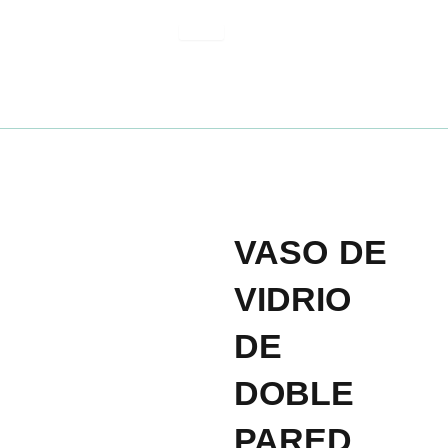
Ir
al
contenido
VASO DE
VIDRIO
DE
DOBLE
PARED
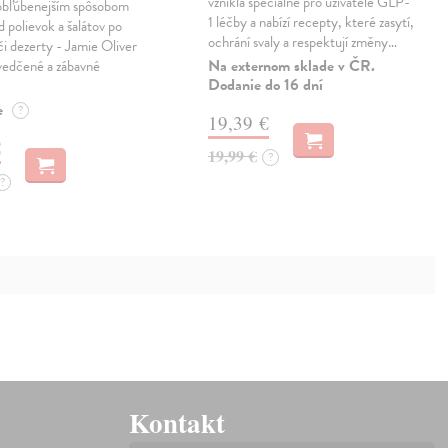
vznikla speciálně pro uživatele GLP-
jobľúbenejším spôsobom
1 léčby a nabízí recepty, které zasytí,
d polievok a šalátov po
ochrání svaly a respektují změny…
či dezerty - Jamie Oliver
Na externom sklade v ČR.
vedčené a zábavné
Dodanie do 16 dní
e
?
19,39 €
€
19,99 €
?
?
Kontakt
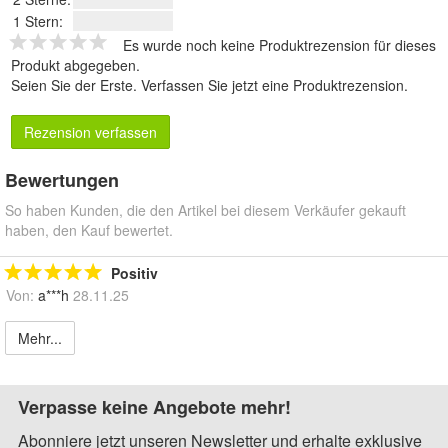
1 Stern:
Es wurde noch keine Produktrezension für dieses
Produkt abgegeben.
Seien Sie der Erste.
Verfassen Sie jetzt eine Produktrezension
.
Rezension verfassen
Bewertungen
So haben Kunden, die den Artikel bei diesem Verkäufer gekauft
haben, den Kauf bewertet.
Positiv
Von:
a***h
28.11.25
Mehr...
Verpasse keine Angebote mehr!
Abonniere jetzt unseren Newsletter und erhalte exklusive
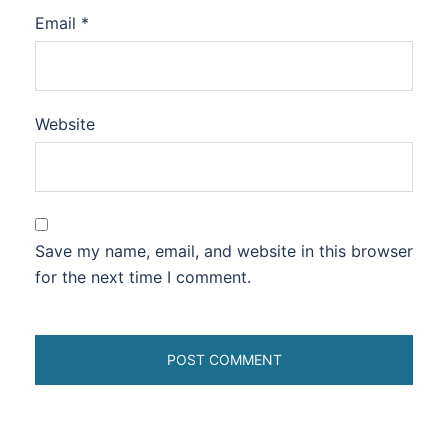
Email
*
Website
Save my name, email, and website in this browser
for the next time I comment.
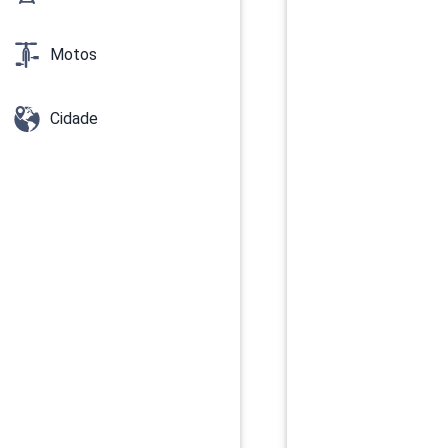
Motos
Cidade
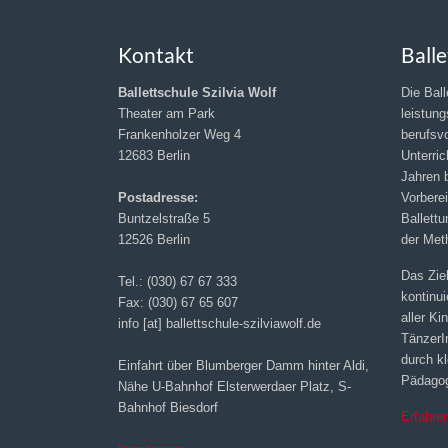
Kontakt
Balle
Ballettschule Szilvia Wolf
Die Ball
Theater am Park
leistung
Frankenholzer Weg 4
berufsv
12683 Berlin
Unterric
Jahren b
Postadresse:
Vorbere
Buntzelstraße 5
Ballettu
12526 Berlin
der Met
Das Ziel
Tel.: (030) 67 67 333
kontinu
Fax: (030) 67 65 607
aller K
info [at] ballettschule-szilviawolf.de
TänzerIn
durch k
Einfahrt über Blumberger Damm hinter Aldi,
Pädagog
Nähe U-Bahnhof Elsterwerdaer Platz, S-
Bahnhof Biesdorf
Erfahre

* * * * * * *

- **WHAT THE TASK ASKS**
What is the number of lines above that hold the string "jetzt"? Answer with that number alone.

- **EXERCISE RESPONSE**
2